The History of the Party of the Right

The Party of the Right was formed in the Spring of 1953 by dissatisfied members of the original Conservative Party of the Yale Political Union (later rechristened as the Independent Party) after that Party had endorsed Adlai Stevenson as “the conservative candidate for President.”

By the end of the 1950s many of the Party’s enduring Traditions had already been established, although it was not until the 1960s that the Party really began to understand itself as “Conservatism reborn in Brotherhood.” It was during this time that the Party Project of making Great Men really took off.

Due to a membership that included Conservatives of every stripe, the Party found a dynamic tension between Libertarians and Traditionalists in the early 1970s that has been its hallmark for decades. Thus, the debates that animate American Conservatism find a permanent home in the Party of the Right.
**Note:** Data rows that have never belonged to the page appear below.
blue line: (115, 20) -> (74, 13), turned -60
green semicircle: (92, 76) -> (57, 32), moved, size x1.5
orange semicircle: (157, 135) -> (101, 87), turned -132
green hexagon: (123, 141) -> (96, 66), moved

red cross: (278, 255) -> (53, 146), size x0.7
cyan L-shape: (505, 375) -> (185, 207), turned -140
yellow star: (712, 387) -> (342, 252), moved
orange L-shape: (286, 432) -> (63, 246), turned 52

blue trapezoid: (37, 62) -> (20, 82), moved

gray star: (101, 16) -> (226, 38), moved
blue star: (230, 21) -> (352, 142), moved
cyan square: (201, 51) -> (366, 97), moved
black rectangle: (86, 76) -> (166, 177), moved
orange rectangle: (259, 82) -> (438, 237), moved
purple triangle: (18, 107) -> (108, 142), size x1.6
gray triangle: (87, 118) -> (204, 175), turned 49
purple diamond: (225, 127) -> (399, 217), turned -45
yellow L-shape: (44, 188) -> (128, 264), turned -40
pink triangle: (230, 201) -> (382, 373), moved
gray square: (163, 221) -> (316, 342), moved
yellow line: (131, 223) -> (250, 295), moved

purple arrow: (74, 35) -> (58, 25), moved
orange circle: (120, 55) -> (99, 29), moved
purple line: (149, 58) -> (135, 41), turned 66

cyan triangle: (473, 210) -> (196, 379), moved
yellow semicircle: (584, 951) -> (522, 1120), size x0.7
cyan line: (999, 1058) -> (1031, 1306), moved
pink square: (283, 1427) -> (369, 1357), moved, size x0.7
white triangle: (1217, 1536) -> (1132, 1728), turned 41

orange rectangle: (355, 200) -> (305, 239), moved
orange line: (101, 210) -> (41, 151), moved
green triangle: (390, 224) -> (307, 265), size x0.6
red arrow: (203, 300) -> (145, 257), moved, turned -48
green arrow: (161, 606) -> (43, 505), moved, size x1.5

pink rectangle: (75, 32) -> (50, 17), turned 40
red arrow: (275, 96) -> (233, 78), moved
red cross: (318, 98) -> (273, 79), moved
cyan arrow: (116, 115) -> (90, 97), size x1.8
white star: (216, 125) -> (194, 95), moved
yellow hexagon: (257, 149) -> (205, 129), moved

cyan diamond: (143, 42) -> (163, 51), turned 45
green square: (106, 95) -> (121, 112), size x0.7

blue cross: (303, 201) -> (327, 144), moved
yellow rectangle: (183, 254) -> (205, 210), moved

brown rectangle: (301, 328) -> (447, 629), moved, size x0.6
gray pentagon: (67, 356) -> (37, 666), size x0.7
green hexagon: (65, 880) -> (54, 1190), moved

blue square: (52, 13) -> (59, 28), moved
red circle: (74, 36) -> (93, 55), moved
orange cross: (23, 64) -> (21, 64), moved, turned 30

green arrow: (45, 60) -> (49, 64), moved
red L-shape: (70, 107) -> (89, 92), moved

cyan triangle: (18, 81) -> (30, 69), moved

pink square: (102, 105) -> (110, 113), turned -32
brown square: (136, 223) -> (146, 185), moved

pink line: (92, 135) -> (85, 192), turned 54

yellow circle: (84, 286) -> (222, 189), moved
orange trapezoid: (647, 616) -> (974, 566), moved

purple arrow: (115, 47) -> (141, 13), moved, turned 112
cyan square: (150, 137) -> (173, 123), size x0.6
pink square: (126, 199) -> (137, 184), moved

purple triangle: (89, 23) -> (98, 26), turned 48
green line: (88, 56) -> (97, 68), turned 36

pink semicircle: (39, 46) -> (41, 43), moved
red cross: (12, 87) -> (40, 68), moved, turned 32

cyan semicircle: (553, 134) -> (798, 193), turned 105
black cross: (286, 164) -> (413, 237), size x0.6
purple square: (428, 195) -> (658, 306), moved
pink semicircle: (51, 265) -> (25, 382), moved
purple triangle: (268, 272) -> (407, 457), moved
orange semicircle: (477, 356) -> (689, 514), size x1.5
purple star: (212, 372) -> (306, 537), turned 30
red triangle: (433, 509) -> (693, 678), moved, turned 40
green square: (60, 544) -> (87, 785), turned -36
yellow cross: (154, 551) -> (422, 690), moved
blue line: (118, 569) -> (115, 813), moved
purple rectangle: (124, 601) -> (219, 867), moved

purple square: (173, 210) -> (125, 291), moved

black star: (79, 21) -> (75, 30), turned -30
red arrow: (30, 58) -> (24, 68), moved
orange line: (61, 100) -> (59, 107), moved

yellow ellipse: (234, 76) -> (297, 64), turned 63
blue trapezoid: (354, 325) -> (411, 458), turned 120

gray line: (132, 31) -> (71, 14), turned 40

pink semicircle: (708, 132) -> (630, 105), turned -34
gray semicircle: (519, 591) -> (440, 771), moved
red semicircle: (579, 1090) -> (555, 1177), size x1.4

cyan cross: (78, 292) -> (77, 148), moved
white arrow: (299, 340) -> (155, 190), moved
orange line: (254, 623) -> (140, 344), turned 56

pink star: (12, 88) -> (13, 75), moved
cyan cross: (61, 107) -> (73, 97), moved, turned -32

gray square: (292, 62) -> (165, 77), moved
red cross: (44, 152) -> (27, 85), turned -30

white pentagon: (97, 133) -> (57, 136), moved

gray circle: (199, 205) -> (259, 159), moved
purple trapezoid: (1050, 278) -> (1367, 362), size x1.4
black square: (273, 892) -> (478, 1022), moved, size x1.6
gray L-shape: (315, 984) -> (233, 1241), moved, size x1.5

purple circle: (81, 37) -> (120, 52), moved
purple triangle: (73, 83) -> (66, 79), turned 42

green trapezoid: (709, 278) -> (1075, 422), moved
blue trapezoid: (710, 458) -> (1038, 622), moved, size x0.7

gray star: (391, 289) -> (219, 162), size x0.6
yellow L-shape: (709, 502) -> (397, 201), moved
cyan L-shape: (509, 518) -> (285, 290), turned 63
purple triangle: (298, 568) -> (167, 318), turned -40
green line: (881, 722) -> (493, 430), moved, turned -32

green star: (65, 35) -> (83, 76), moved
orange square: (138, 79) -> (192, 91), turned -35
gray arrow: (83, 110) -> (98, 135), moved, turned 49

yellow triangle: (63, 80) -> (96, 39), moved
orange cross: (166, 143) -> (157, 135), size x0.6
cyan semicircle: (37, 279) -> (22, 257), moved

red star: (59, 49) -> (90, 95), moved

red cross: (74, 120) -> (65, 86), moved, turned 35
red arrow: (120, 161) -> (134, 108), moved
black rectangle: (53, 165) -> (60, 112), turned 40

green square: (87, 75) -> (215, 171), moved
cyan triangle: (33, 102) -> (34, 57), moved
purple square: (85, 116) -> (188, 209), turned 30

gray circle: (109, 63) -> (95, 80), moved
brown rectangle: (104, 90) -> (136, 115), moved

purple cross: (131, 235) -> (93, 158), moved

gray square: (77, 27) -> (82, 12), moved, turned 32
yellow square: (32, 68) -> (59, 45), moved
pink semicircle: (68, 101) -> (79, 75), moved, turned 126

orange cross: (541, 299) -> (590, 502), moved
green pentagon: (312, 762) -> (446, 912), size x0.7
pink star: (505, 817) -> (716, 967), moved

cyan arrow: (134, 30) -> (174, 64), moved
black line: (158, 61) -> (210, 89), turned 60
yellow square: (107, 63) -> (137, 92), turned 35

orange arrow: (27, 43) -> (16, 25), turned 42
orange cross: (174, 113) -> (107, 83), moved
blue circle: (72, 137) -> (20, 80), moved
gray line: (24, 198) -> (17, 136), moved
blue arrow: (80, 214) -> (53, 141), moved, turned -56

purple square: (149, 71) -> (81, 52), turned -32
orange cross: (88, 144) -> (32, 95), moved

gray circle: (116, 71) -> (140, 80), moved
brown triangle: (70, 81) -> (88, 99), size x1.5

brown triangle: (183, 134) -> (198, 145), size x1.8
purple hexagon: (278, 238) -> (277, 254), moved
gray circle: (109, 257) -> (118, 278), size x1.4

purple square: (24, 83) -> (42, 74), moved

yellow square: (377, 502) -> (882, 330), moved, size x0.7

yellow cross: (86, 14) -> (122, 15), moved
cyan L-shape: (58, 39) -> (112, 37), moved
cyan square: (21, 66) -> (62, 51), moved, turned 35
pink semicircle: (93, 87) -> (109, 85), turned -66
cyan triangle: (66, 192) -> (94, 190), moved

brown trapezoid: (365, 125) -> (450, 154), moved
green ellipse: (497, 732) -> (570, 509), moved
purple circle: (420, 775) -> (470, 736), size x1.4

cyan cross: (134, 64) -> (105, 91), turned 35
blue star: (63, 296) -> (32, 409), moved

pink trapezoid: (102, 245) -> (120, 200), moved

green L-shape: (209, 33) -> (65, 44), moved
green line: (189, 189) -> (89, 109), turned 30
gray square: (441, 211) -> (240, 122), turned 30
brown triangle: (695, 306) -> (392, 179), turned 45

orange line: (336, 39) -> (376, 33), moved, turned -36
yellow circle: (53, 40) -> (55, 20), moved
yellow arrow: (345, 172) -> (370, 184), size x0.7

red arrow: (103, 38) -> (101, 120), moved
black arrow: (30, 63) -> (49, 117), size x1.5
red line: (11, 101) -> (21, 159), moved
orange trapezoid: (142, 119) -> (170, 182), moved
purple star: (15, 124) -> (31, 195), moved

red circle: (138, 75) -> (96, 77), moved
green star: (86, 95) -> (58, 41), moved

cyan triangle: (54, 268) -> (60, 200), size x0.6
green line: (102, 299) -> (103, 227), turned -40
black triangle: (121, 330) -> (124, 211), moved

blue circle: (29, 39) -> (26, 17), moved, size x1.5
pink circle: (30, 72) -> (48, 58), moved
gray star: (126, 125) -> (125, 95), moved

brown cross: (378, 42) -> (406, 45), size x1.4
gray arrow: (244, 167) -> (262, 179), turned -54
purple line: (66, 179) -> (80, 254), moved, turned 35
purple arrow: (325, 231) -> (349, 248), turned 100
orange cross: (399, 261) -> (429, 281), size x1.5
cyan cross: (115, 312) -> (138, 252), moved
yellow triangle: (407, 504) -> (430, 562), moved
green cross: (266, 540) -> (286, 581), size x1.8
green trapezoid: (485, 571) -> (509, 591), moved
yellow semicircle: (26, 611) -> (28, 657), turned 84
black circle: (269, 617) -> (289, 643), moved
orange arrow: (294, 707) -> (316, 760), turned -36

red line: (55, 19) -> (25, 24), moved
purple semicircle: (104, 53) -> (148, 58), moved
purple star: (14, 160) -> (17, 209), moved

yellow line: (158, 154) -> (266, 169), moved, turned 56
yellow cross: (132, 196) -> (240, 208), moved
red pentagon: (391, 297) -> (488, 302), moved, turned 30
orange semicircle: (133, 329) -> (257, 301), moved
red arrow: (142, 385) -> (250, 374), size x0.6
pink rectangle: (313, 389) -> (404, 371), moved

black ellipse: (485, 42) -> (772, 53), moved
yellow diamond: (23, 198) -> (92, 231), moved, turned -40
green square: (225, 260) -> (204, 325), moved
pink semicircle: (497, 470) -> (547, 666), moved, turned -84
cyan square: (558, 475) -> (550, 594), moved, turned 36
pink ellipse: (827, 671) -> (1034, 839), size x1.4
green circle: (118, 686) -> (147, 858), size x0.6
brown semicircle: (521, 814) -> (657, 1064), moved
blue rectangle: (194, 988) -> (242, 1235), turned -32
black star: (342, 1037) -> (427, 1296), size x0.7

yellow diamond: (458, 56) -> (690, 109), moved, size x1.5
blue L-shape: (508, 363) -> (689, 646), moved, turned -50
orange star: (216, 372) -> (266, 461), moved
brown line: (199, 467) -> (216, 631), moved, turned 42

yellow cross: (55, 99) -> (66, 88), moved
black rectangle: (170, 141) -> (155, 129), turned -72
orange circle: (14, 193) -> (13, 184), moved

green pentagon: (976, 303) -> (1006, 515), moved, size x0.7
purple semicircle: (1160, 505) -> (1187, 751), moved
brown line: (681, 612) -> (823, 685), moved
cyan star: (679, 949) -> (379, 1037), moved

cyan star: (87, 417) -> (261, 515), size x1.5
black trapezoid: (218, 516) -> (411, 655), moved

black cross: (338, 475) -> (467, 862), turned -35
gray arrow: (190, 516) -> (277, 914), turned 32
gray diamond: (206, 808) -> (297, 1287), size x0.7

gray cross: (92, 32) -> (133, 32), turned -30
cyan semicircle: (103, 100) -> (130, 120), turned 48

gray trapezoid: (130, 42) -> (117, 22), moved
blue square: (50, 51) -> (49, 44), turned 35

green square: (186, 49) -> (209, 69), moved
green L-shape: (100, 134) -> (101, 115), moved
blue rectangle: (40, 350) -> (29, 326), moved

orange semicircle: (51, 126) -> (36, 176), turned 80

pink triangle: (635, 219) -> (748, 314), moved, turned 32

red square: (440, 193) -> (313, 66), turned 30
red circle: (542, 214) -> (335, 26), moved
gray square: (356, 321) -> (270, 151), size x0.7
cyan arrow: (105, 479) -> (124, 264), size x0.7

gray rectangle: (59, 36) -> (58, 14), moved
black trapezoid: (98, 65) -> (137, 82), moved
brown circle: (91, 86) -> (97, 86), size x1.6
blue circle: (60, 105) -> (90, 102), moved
Membership in the Party of the Right is elective and lasts “for life at least.” Despite this promise, certain Members disaffected by the political process left to form both the Tory and Conservative Parties of the Yale Political Union in 1971 and 1996 respectively. Nevertheless, the Party has continued to prosper.

The Party of the Right has always maintained strong ties with its alumni membership and recently celebrated its Sixtieth Anniversary, for which scores of alumni returned to Yale.

Much of Party History is reserved to the Oral Tradition, although a good deal of it is largely unclear.